**About this exercise:** An acceptable answer repeats exactly the line with "Examination" and each line after it through the end of the entries, and includes nothing else.

#### Extracted entries

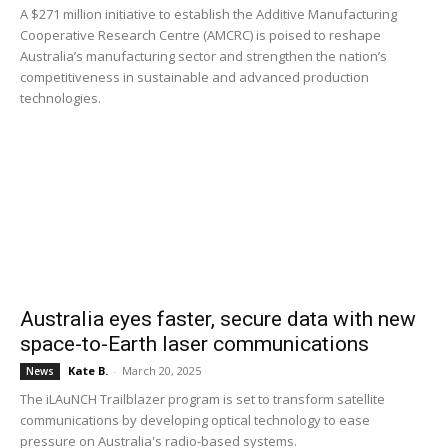
A $271 million initiative to establish the Additive Manufacturing
Cooperative Research Centre (AMCRC) is poised to reshape
Australia’s manufacturing sector and strengthen the nation’s
competitiveness in sustainable and advanced production
technologies.
Australia eyes faster, secure data with new
space-to-Earth laser communications
Kate B.
-
March 20, 2025
News
The iLAuNCH Trailblazer program is set to transform satellite
communications by developing optical technology to ease
pressure on Australia's radio-based systems.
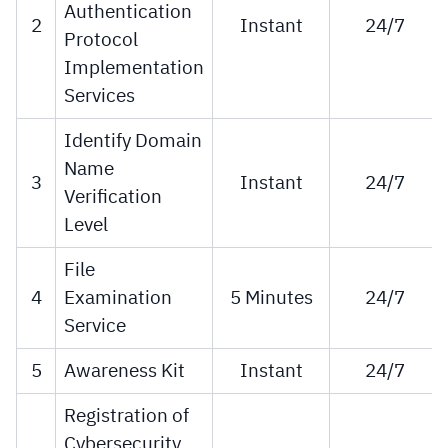
Authentication
2
Instant
24/7
Protocol
Implementation
Services
Identify Domain
Name
3
Instant
24/7
Verification
Level
File
4
Examination
5 Minutes
24/7
Service
5
Awareness Kit
Instant
24/7
Registration of
Cybersecurity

########

**Exercise solution:**
Examination
5 Minutes
24/7
Service
5
Awareness Kit
Instant
24/7
Registration of
Cybersecurity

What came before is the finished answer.